This post started a different way until an encounter I had at the suck-fest known as Victoria’s Secret today and the body shame I did to myself.
I loved a note that one of my girlfriends sent me, “the secret is not Victoria’s.” Ha! Without rehashing the whole thing, you can read it for yourself by checking out this Facebook post. I didn’t share it to get a ton of sympathy, but man, I have some incredible friends who really know HOW to treat other women and lift each other up. #grateful. So, today’s topic: The Body Shame Game. Newsfeed Competition. Jealousy. Self-Doubt. Mom-Guilt. Take your pick….because no matter how you slice it, we as women, have all done it, and it all comes back to self-love.
A Little Bit About the Journey I’ve Been On
Personally, this has been a huge struggle for me over the past 3-4 months. I set really high expectations and goals for myself. It’s been like this my whole life. So, after I had Nolan in January 2016, I naturally put a date in my head for when I wanted to start working out, six week’s postpartum when I got the clearance from my OBGYN. Mistake numero uno. I tried working out to 22 Minute Hard Corps, but my body was not ready. I kept going for a week and could tell I was doing more harm than good. All I felt on the inside was failure.
At about the three month postpartum mark, my body felt better. My mind was in a better place and I hooked up with my man ShaunT for some Focus T25. It was just what I needed. I could push myself, but the modifier got me through most days. I could see progress in the first month and had the ability to build my stamina back up, and by month two, I was ready to hit the weights. Finally some confidence!
I went on to do a few other programs over the course of the year. By the end of 2016, I had lost 30 of my 40 baby pounds. But those last 10 pounds!!! Oh my gosh, what do I have to do to lose you?? I know what will work, my old love, Insanity. I had bomb results a couple years ago with Max 30, so I decide, that’s the ticket. And…I lost 5 pounds in 60 days… whant, whant, whant….But here’s the thing, I know what was happening, and I was packing on the muscle, so I wanted to give myself some credit, because, my upper body strength was great, and my pants were fitting better. Two things I’m not gonna complain about. But something was still bothering me.
You know what it was? My stomach. That has always been one of my strongest areas. I know how critical it is have a solid core, so that everything else can be strong too. But, it has been SO hard to get that back. I definitely think I had some ab separation, so I had to take a step back and refocus and modify. Which is really hard for me (mentally). But as spring approached I really started to come down on myself.
Here it Comes…
The body shame game in FULL FORCE. The self-doubt has set in with a vengeance. And why? Because I didn’t have six-pack abs? Honestly? Yea. I’m working my ass off, I’m eating healthy, and I’ll admit that I have definitely given myself grace in the first half of the year to just enjoy more foods than I’d normally say no to. But not enough that I felt like I couldn’t lose my muffin top.

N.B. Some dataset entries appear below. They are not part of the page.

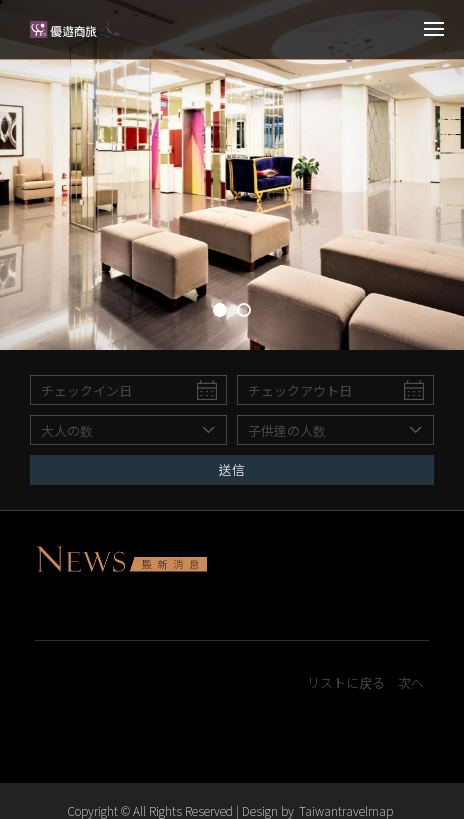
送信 (232, 469)
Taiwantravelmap (346, 810)
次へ (411, 683)
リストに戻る (346, 683)
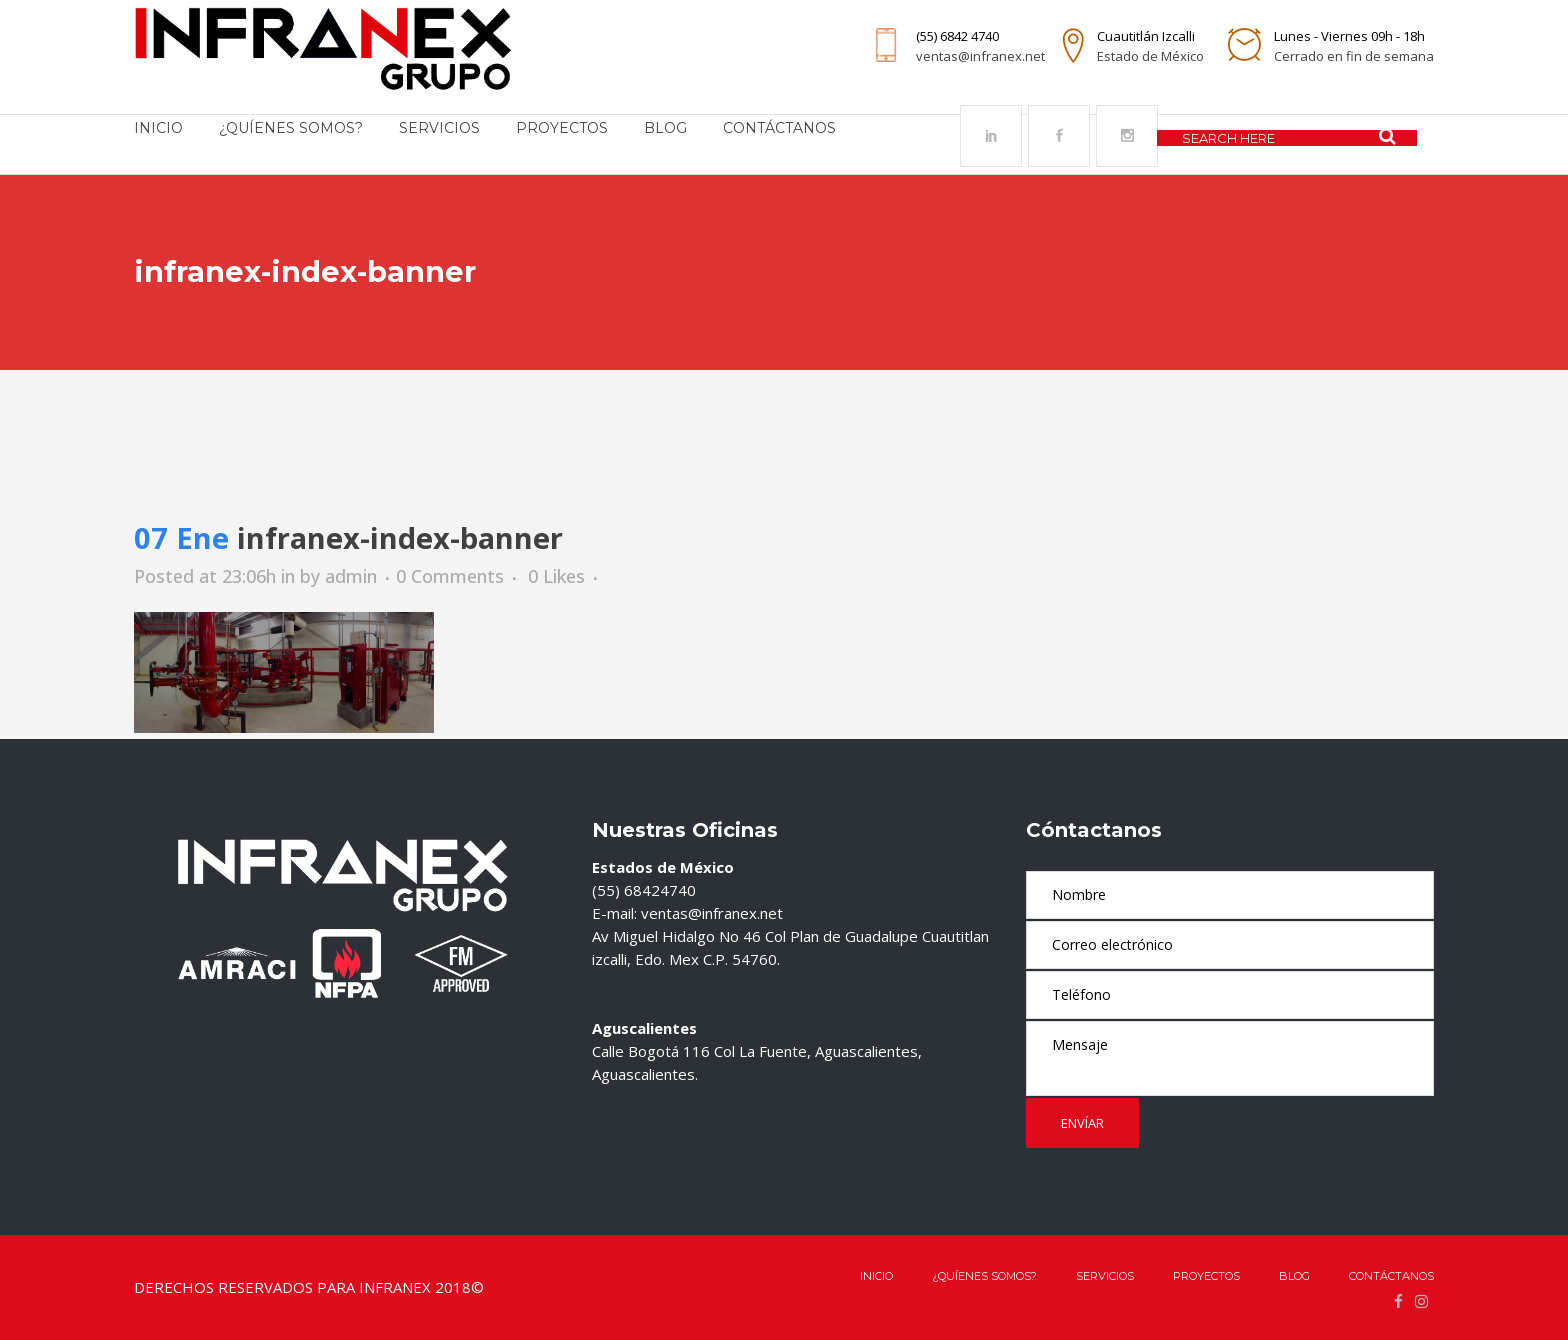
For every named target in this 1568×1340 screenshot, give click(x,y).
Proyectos (1206, 1276)
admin (351, 576)
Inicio (876, 1276)
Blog (1294, 1276)
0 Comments (450, 576)
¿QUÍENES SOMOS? (984, 1276)
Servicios (1105, 1276)
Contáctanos (1391, 1276)
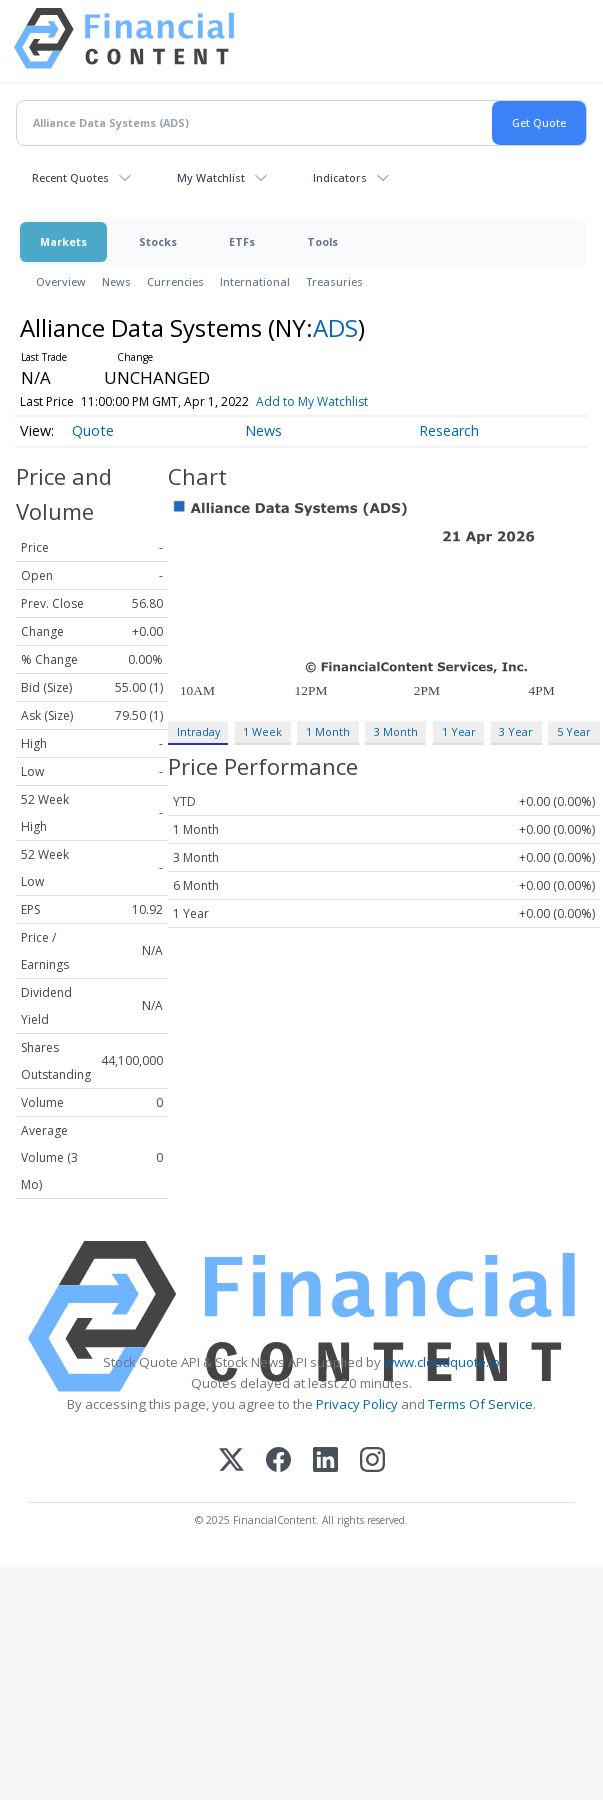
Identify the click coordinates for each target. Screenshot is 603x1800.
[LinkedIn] (325, 1461)
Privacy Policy (357, 1404)
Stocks (158, 241)
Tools (322, 241)
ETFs (242, 241)
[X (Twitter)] (231, 1461)
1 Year (459, 731)
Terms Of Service (480, 1404)
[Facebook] (278, 1461)
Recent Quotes (70, 177)
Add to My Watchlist (341, 401)
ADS (335, 327)
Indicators (340, 177)
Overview (61, 281)
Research (449, 430)
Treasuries (334, 281)
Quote (93, 430)
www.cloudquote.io (442, 1362)
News (116, 281)
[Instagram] (372, 1461)
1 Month (328, 731)
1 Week (262, 731)
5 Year (574, 731)
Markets (63, 241)
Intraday (198, 731)
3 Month (396, 731)
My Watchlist (211, 177)
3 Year (516, 731)
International (255, 281)
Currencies (175, 281)
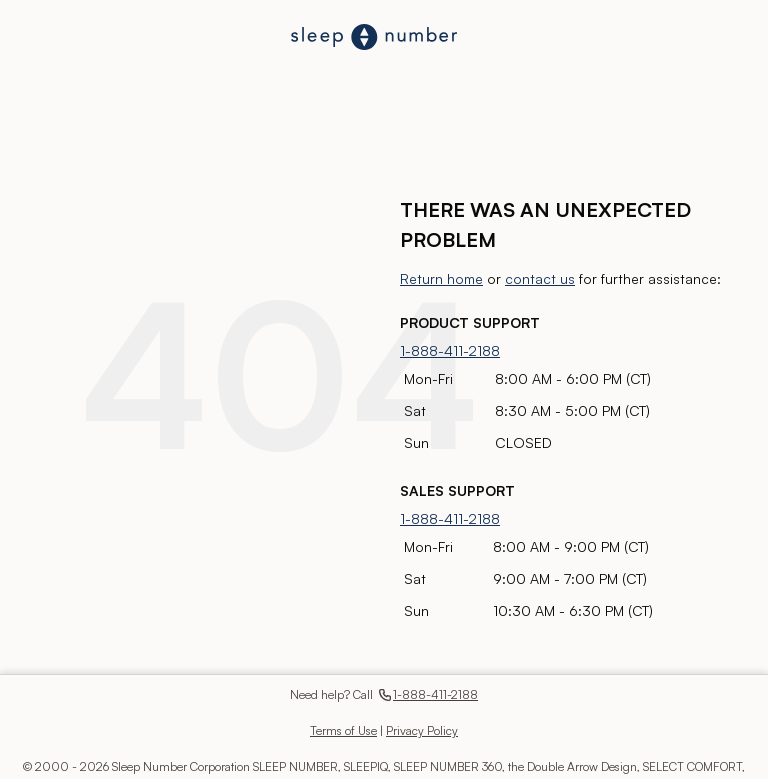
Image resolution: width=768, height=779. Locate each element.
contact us (540, 278)
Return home (441, 278)
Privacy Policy (422, 730)
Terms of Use (343, 730)
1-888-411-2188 (450, 350)
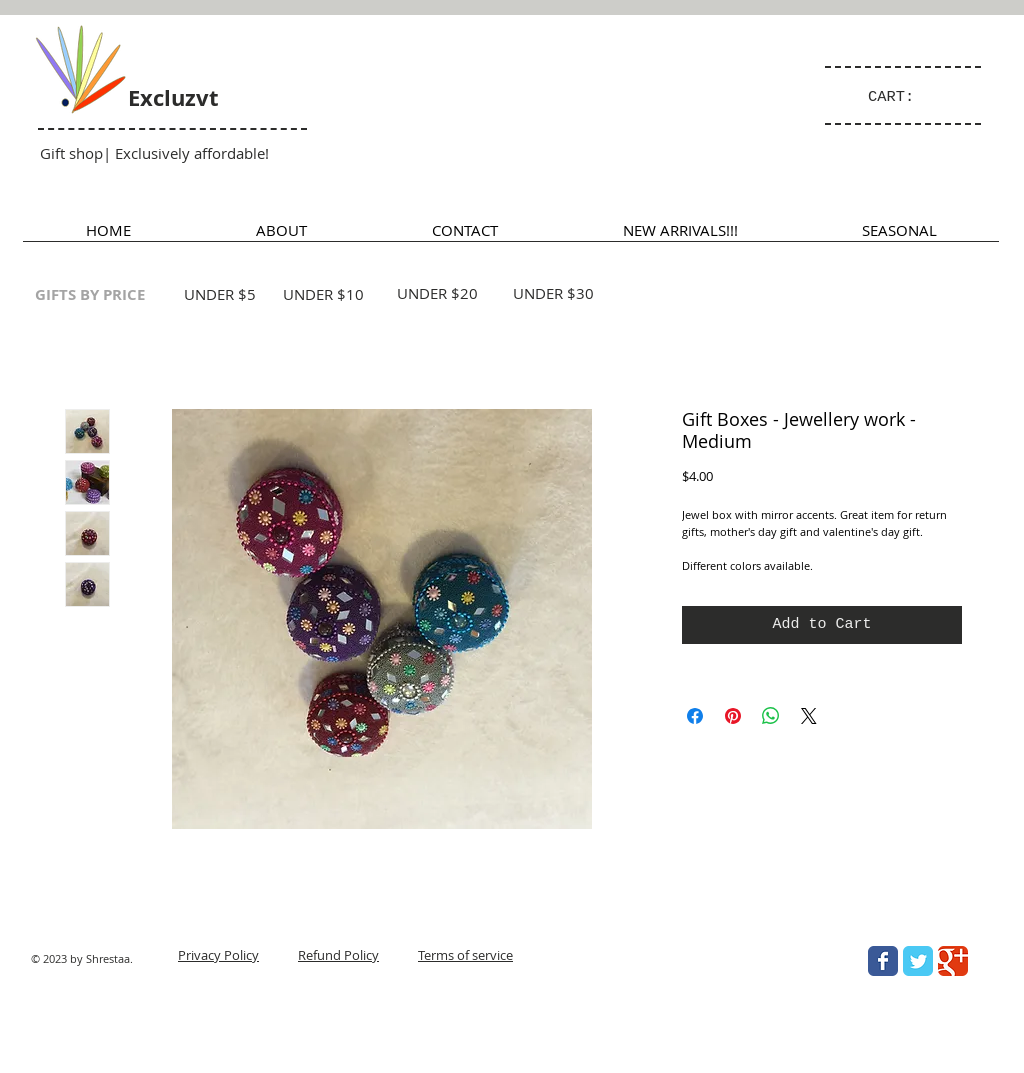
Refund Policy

For two months, I kept forging ahead. I kept picking apart every part of my body. Then a couple weeks ago, I just decided, enough! Enough of this BS. Enough of not being grateful that my body grew TWO mini humans! How selfish am I? There are so many women dying to have babies and their bodies just can’t do it. That right there put it all back into perspective. So, here’s what progress looks like for me. From that point at the three month mark (on the right), to about 4-6 months later (middle), to where I’m currently at a year and half after having my sweet Nolan. Progress, not perfect. Not rock hard. And I’ve continued on, daily, and if you’re starting and stopping, just think about what could be accomplished if you didn’t quit! What’s one year really worth to you?
There’s No Shame in Having Curves!
There is absolutely NO reason why any of us should be scrolling our newsfeed and comparing where we’re at today to someone who has been on their journey twice as long. Someone who is more committed to their nutrition. Someone who works from home or never travels and has to worry about where they’re going to eat. Excuses? Sure. Reality? Totally.
And then there’s the photo factor. Mmm hmm…you know what I’m talking about. Those photos you’re looking at on social media, how many pics did that person take to get the one “perfect” photo? Trust me, too many is the correct answer. I play that game, but I will take 3 photos and if whatever I have to share, I have to share. I don’t have perfect lighting, but here’s how different pictures look with just a little lighting and a slightly different angle.
Here’s me just standing in my gym, normal basement lighting. This is the photo I usually post.
Then, with a little bit of sunshine and a different angle, it doesn’t even look like the same body.
So, the moral of the story (thanks for reading it all by the way). It’s time to stop giving a shit about what everyone else thinks and start treating ourselves with the respect WE deserve. If we don’t value our own worth, our bodies and teach our daughter’s, niece’s and any other women in our lives, that the scale doesn’t define us, who will? A crappy sales person at the mall? A photo-shopped picture in a magazine? No thanks. I’m taking back that power. A shopping experience won’t define me. Enough of the body shaming game and more of the Strong is Sexy game!